> MATERIAL FOR THIS EXERCISE
++++++++

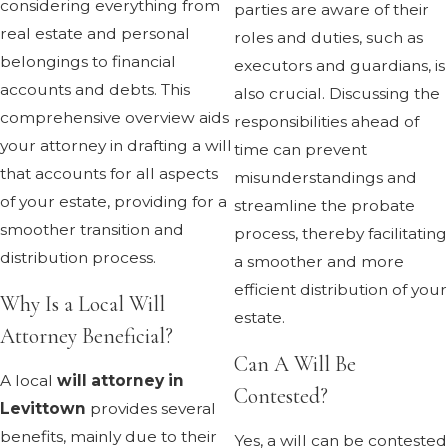
considering everything from
parties are aware of their
real estate and personal
roles and duties, such as
belongings to financial
executors and guardians, is
accounts and debts. This
also crucial. Discussing the
comprehensive overview aids
responsibilities ahead of
your attorney in drafting a will
time can prevent
that accounts for all aspects
misunderstandings and
of your estate, providing for a
streamline the probate
smoother transition and
process, thereby facilitating
distribution process.
a smoother and more
efficient distribution of your
Why Is a Local Will
estate.
Attorney Beneficial?
Can A Will Be
A local
will attorney in
Contested?
Levittown
provides several
benefits, mainly due to their
Yes, a will can be contested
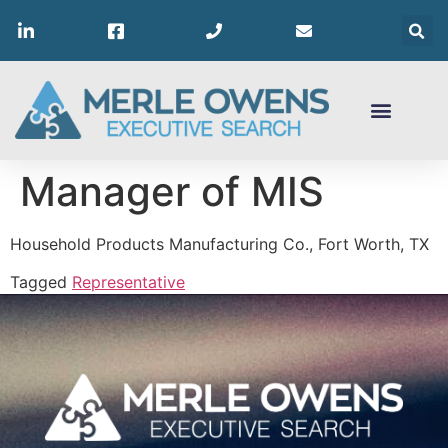
Manager of MIS
Household Products Manufacturing Co., Fort Worth, TX
Tagged
Representative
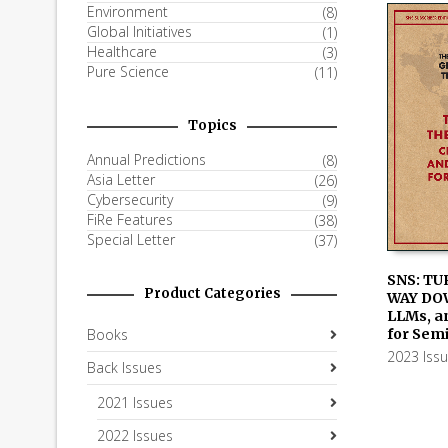
Environment
(8)
Global Initiatives
(1)
Healthcare
(3)
Pure Science
(11)
Topics
Annual Predictions
(8)
Asia Letter
(26)
Cybersecurity
(9)
FiRe Features
(38)
Special Letter
(37)
SNS: TU
Product Categories
WAY DO
ADD TO
LLMs, a
for Sem
Books
2023 Iss
Back Issues
2021 Issues
2022 Issues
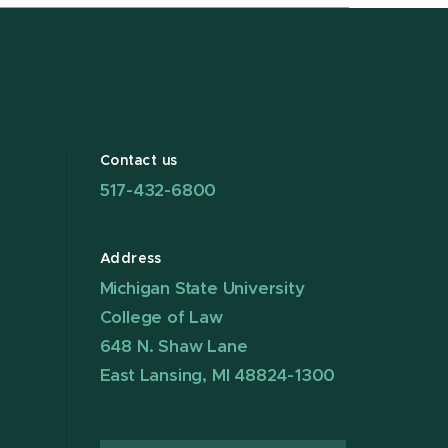
Contact us
517-432-6800
Address
Michigan State University
College of Law
648 N. Shaw Lane
East Lansing, MI 48824-1300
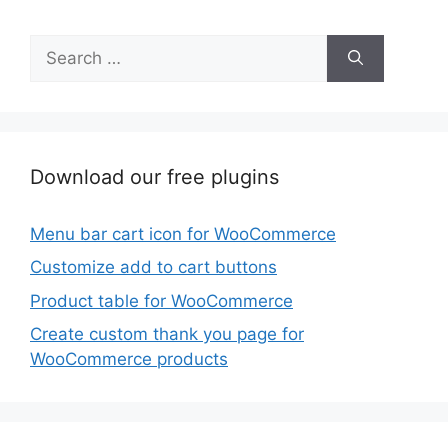
Search
for:
Download our free plugins
Menu bar cart icon for WooCommerce
Customize add to cart buttons
Product table for WooCommerce
Create custom thank you page for
WooCommerce products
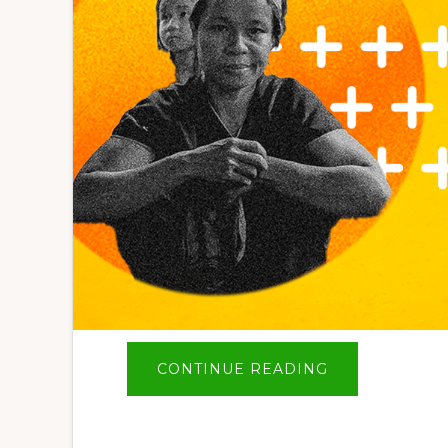
ABOUT
CONTINUE READING
BIG
NEWS
–
SAVE
THE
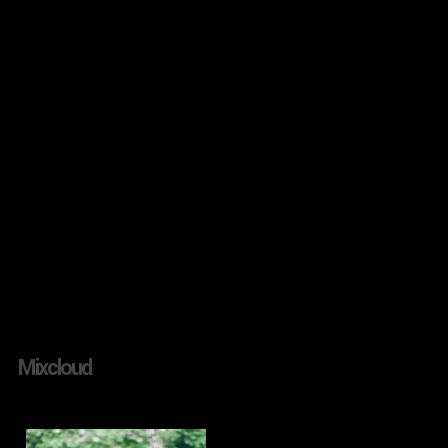
Mixcloud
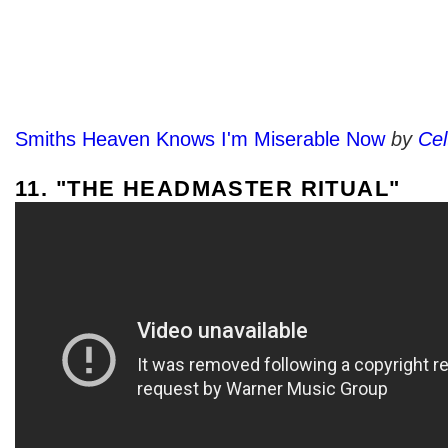
Smiths Heaven Knows I'm Miserable Now
by
Ce
11. "THE HEADMASTER RITUAL"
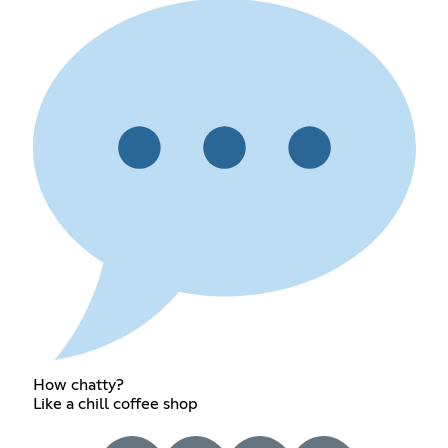
How chatty?
Like a chill coffee shop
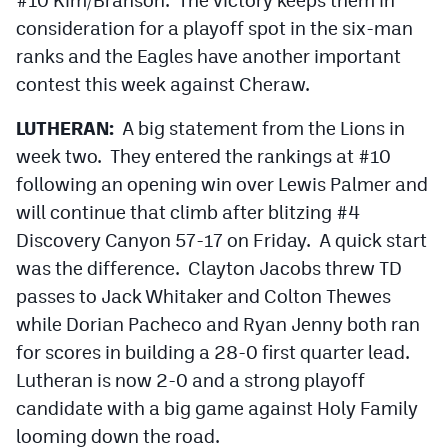
consideration for a playoff spot in the six-man
ranks and the Eagles have another important
contest this week against Cheraw.
LUTHERAN:
A big statement from the Lions in
week two. They entered the rankings at #10
following an opening win over Lewis Palmer and
will continue that climb after blitzing #4
Discovery Canyon 57-17 on Friday. A quick start
was the difference. Clayton Jacobs threw TD
passes to Jack Whitaker and Colton Thewes
while Dorian Pacheco and Ryan Jenny both ran
for scores in building a 28-0 first quarter lead.
Lutheran is now 2-0 and a strong playoff
candidate with a big game against Holy Family
looming down the road.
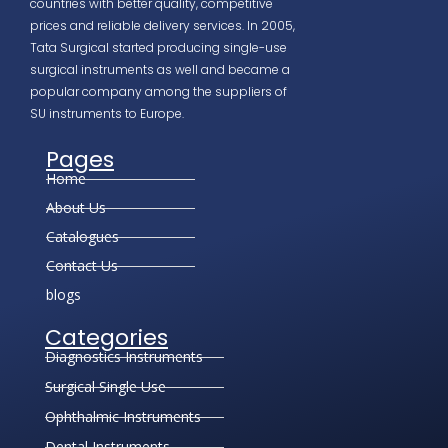
countries with better quality, competitive
prices and reliable delivery services. In 2005,
Tata Surgical started producing single-use
surgical instruments as well and became a
popular company among the suppliers of
SU instruments to Europe.
Pages
Home
About Us
Catalogues
Contact Us
blogs
Categories
Diagnostics Instruments
Surgical Single Use
Ophthalmic Instruments
Dental Instruments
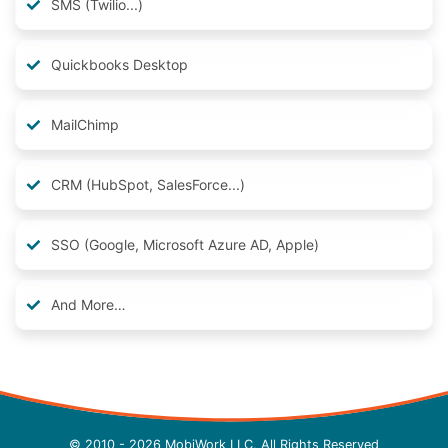
SMS (Twilio...)
Quickbooks Desktop
MailChimp
CRM (HubSpot, SalesForce...)
SSO (Google, Microsoft Azure AD, Apple)
And More…
© 2010 - 2026 MobiWork LLC, All Rights Reserved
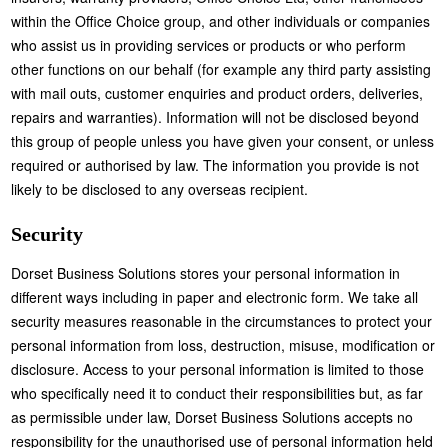
within the Office Choice group, and other individuals or companies
who assist us in providing services or products or who perform
other functions on our behalf (for example any third party assisting
with mail outs, customer enquiries and product orders, deliveries,
repairs and warranties). Information will not be disclosed beyond
this group of people unless you have given your consent, or unless
required or authorised by law. The information you provide is not
likely to be disclosed to any overseas recipient.
Security
Dorset Business Solutions stores your personal information in
different ways including in paper and electronic form. We take all
security measures reasonable in the circumstances to protect your
personal information from loss, destruction, misuse, modification or
disclosure. Access to your personal information is limited to those
who specifically need it to conduct their responsibilities but, as far
as permissible under law, Dorset Business Solutions accepts no
responsibility for the unauthorised use of personal information held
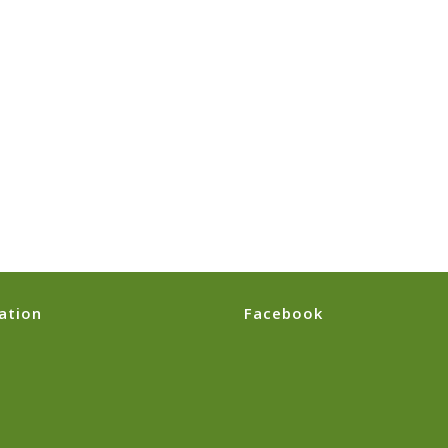
ation
Facebook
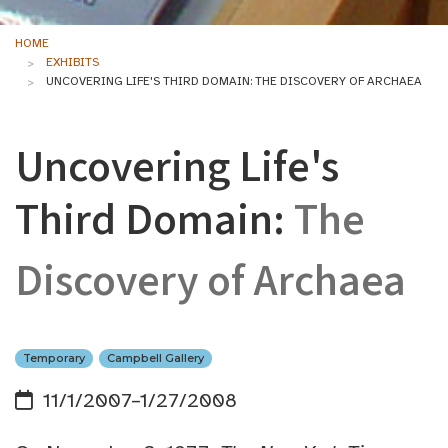
HOME
EXHIBITS
UNCOVERING LIFE'S THIRD DOMAIN: THE DISCOVERY OF ARCHAEA
Uncovering Life's
Third Domain:
The
Discovery of Archaea
Temporary
Campbell Gallery
11/1/2007–1/27/2008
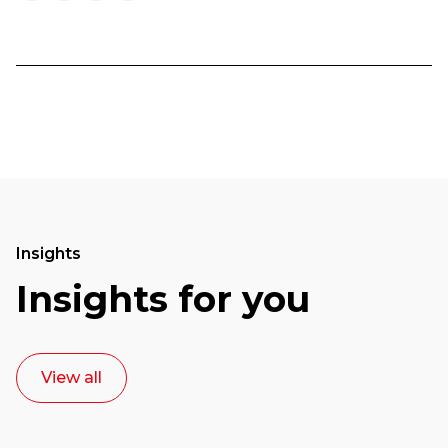
Insights
Insights for you
View all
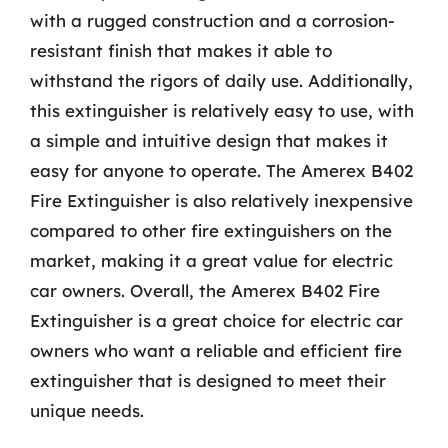
with a rugged construction and a corrosion-
resistant finish that makes it able to
withstand the rigors of daily use. Additionally,
this extinguisher is relatively easy to use, with
a simple and intuitive design that makes it
easy for anyone to operate. The Amerex B402
Fire Extinguisher is also relatively inexpensive
compared to other fire extinguishers on the
market, making it a great value for electric
car owners. Overall, the Amerex B402 Fire
Extinguisher is a great choice for electric car
owners who want a reliable and efficient fire
extinguisher that is designed to meet their
unique needs.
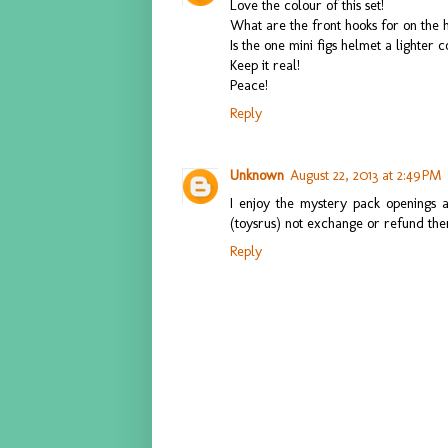
Love the colour of this set!
What are the front hooks for on the 
Is the one mini figs helmet a lighter 
Keep it real!
Peace!
Reply
Unknown
August 22, 2013 at 2:49 PM
I enjoy the mystery pack openings 
(toysrus) not exchange or refund th
Reply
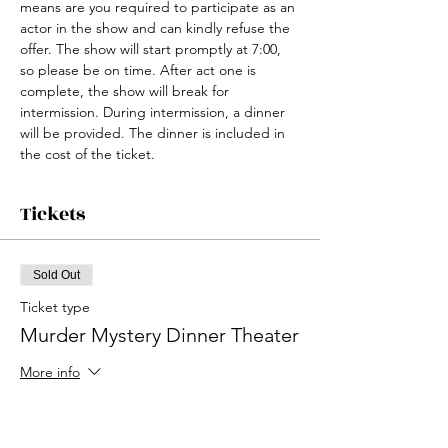
means are you required to participate as an 
actor in the show and can kindly refuse the 
offer. The show will start promptly at 7:00, 
so please be on time. After act one is 
complete, the show will break for 
intermission. During intermission, a dinner 
will be provided. The dinner is included in 
the cost of the ticket. 
Tickets
Sold Out
Ticket type
Murder Mystery Dinner Theater
More info
Price
$35.00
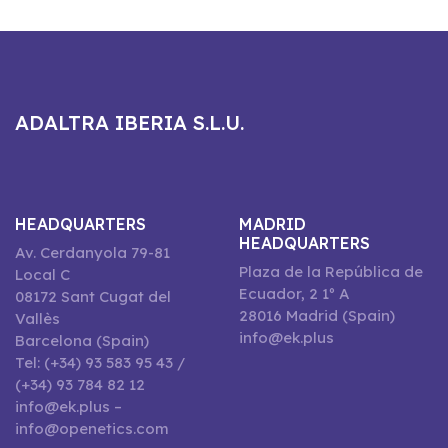
ADALTRA IBERIA S.L.U.
HEADQUARTERS
MADRID
HEADQUARTERS
Av. Cerdanyola 79-81
Plaza de la República de
Local C
Ecuador, 2 1º A
08172 Sant Cugat del
28016 Madrid (Spain)
Vallès
info@ek.plus
Barcelona (Spain)
Tel: (+34) 93 583 95 43 /
(+34) 93 784 82 12
info@ek.plus –
info@openetics.com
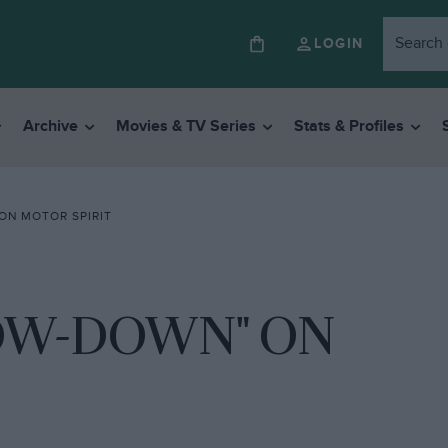
LOGIN
Archive
Movies & TV Series
Stats & Profiles
ON MOTOR SPIRIT
LOW-DOWN" ON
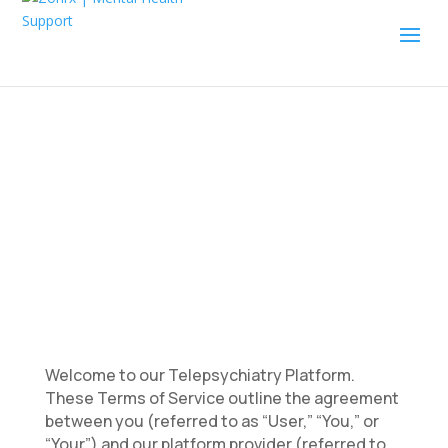
Terms of Service
Welcome to our Telepsychiatry Platform.
These Terms of Service outline the agreement
between you (referred to as “User,” “You,” or
“Your”) and our platform provider (referred to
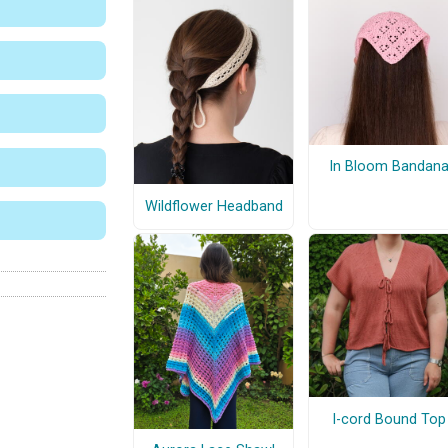
In Bloom Bandan
Wildflower Headband
I-cord Bound Top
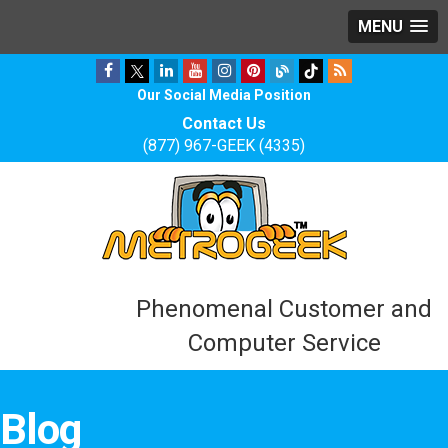
MENU
Our Social Media Position
Contact Us
(877) 967-GEEK (4335)
Phenomenal Customer and
Computer Service
Blog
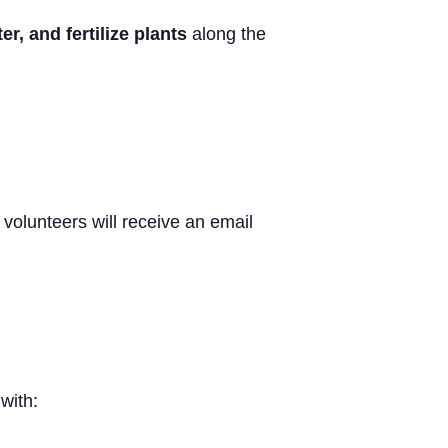
r, and fertilize plants
along the
volunteers will receive an email
with:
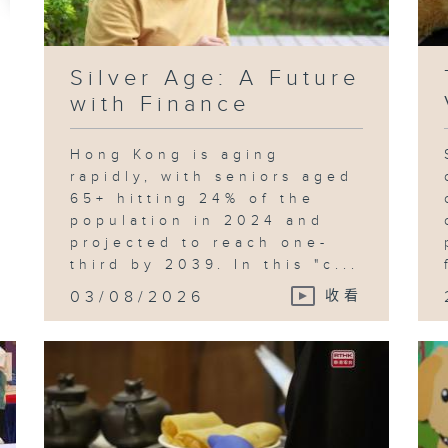
Silver Age: A Future
with Finance
Hong Kong is aging
rapidly, with seniors aged
65+ hitting 24% of the
population in 2024 and
projected to reach one-
third by 2039. In this "c...
03/08/2026
收看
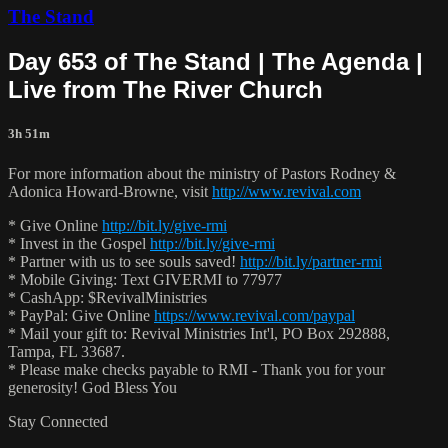
The Stand
Day 653 of The Stand | The Agenda |
Live from The River Church
3h 51m
For more information about the ministry of Pastors Rodney &
Adonica Howard-Browne, visit
http://www.revival.com
* Give Online
http://bit.ly/give-rmi
* Invest in the Gospel
http://bit.ly/give-rmi
* Partner with us to see souls saved!
http://bit.ly/partner-rmi
* Mobile Giving: Text GIVERMI to 77977
* CashApp: $RevivalMinistries
* PayPal: Give Online
https://www.revival.com/paypal
* Mail your gift to: Revival Ministries Int'l, PO Box 292888,
Tampa, FL 33687.
* Please make checks payable to RMI - Thank you for your
generosity! God Bless You
Stay Connected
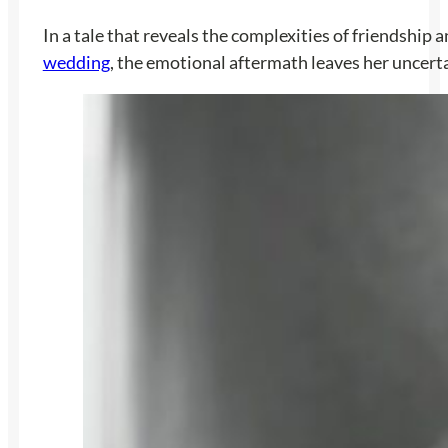
In a tale that reveals the complexities of friendship
wedding
, the emotional aftermath leaves her uncerta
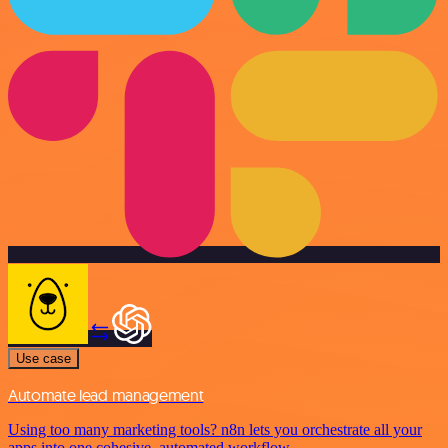
Use case
Automate lead management
Using too many marketing tools? n8n lets you orchestrate all your
apps into one cohesive, automated workflow.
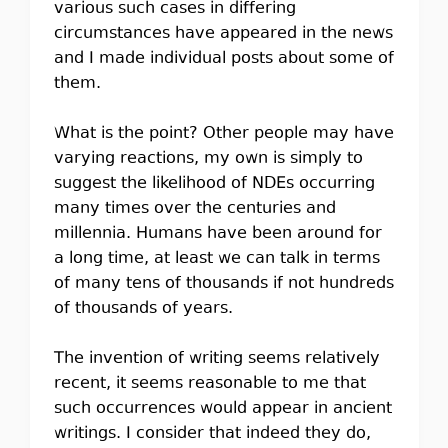
various such cases in differing
circumstances have appeared in the news
and I made individual posts about some of
them.
What is the point? Other people may have
varying reactions, my own is simply to
suggest the likelihood of NDEs occurring
many times over the centuries and
millennia. Humans have been around for
a long time, at least we can talk in terms
of many tens of thousands if not hundreds
of thousands of years.
The invention of writing seems relatively
recent, it seems reasonable to me that
such occurrences would appear in ancient
writings. I consider that indeed they do,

++++++++

The material above holds pictures; leave them out and set down exactly the lines from the line with "population in 2024 and" to the line with "various such cases in differing", both included.

> ANSWER FOR THIS EXERCISE
population in 2024 and
projected to reach one-
third by 2039. In this "c...
03/08/2026
收看
The Stand
Day 653 of The Stand | The Agenda |
Live from The River Church
3h 51m
For more information about the ministry of Pastors Rodney &
Adonica Howard-Browne, visit
http://www.revival.com
* Give Online
http://bit.ly/give-rmi
* Invest in the Gospel
http://bit.ly/give-rmi
* Partner with us to see souls saved!
http://bit.ly/partner-rmi
* Mobile Giving: Text GIVERMI to 77977
* CashApp: $RevivalMinistries
* PayPal: Give Online
https://www.revival.com/paypal
* Mail your gift to: Revival Ministries Int'l, PO Box 292888,
Tampa, FL 33687.
* Please make checks payable to RMI - Thank you for your
generosity! God Bless You
Stay Connected
In a tale that reveals the complexities of friendship
wedding
, the emotional aftermath leaves her uncerta
Use case
Automate lead management
Using too many marketing tools? n8n lets you orchestrate all your
apps into one cohesive, automated workflow.
various such cases in differing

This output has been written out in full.